New Hampshire Mobile Home Park Market: 2026 Data and Outlook

New Hampshire has approximately 520 mobile home parks containing roughly 20,100 lots, with average lot rent around $525 per month. Cap rates for stabilized parks cluster between 7% and 8%.

Park count and lot count in New Hampshire

New Hampshire is home to approximately 520 mobile home parks containing roughly 20,100 lots — making it a significant MHP markets in the United States. The average park size is around 39 lots, skewed toward smaller mom-and-pop owned parks.

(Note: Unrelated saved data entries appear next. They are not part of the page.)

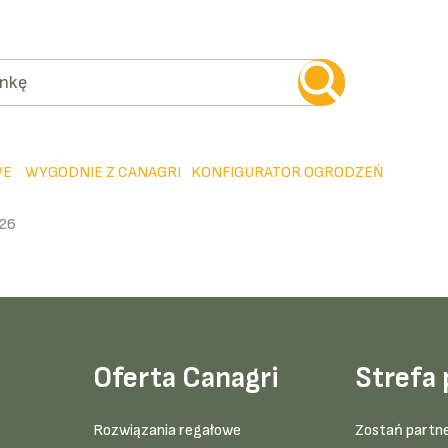
WE
WYGODNIE Z CANAGRI
KONFIGURATOR OGRODZEŃ
26
Oferta Canagri
Strefa 
Rozwiązania regałowe
Zostań partn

These figures are estimates compiled from US Census manufactured-housing data, MHI shipment reports, and state-level MHP industry surveys. The actual count fluctuates as new parks come online (slowly) and existing parks redevelop into other land uses (also slowly).

Lot rent levels in New Hampshire

Average lot rent in New Hampshire parks runs approximately $525 per month as of 2026. New Hampshire's lot rents are in line with the broader Northeast average — neither premium nor discount.

Operators benchmarking against the state average should keep in mind that lot rents vary widely by submarket within New Hampshire. Metro-area parks routinely run 30–60% above the state average; rural parks often sit 20–30% below. The state average is a starting point, not a price-setting input.

Cap rates and valuation in New Hampshire

Stabilized MHP cap rates in New Hampshire cluster between 7% and 8% as of 2026, placing the state in the tier2 tier of MHP markets nationally. Lower cap rates apply to larger, fully-stabilized, TOH-heavy assets in the strongest submarkets; higher cap rates apply to smaller, value-add, or POH-heavy parks.

Recent transactions in New Hampshire reflect the macro cap-rate stabilization that played out across MHP nationally in 2024-2025. Cap rate compression of the 2018-2021 era is over; the new normal is range-bound pricing with mild upward movement in higher-rate environments.

  • Tier-1 stabilized
    7% – 7.5% — large, fully-stabilized, agency-financeable parks
  • Tier-2 typical
    7.5% – 7.75% — mid-size or mixed POH/TOH portfolios
  • Tier-3 value-add
    7.75% – 9% — smaller or under-occupied parks with infill upside

Regulatory environment in New Hampshire

New Hampshire has no MHP rent control as of 2026. Operators retain pricing flexibility, which is reflected in slightly tighter cap rates relative to comparable rent-controlled states. Watch for state legislative activity each session — proposals that haven't passed often return.

Beyond rent control, New Hampshire's RSA Chapter 205-A (Mobile Home Parks) governs the broader MHP landlord-tenant relationship — notice periods, eviction procedures, lease requirements. Compliance is uniform across the state, so multi-park New Hampshire operators can run a single playbook rather than per-jurisdiction variance.

What to watch in 2026

New Hampshire's stable market means operational excellence drives returns more than market-timing. Watch for: vendor cost trends (insurance, taxes), labor costs for on-site managers, and submarket-level rent dynamics. Outperformance in stable markets comes from running a tighter operation than the average operator, not from market beta.

Sources: RSA Chapter 205-A (Mobile Home Parks); US Census Bureau Manufactured Housing Survey; Manufactured Housing Institute (MHI) industry reports; state-published rent-control orders where applicable. Last reviewed: May 2, 2026.
Informational only — not legal advice. Laws change and specific situations vary. Always confirm current statute language and your specific facts with an attorney licensed in New Hampshire before taking action.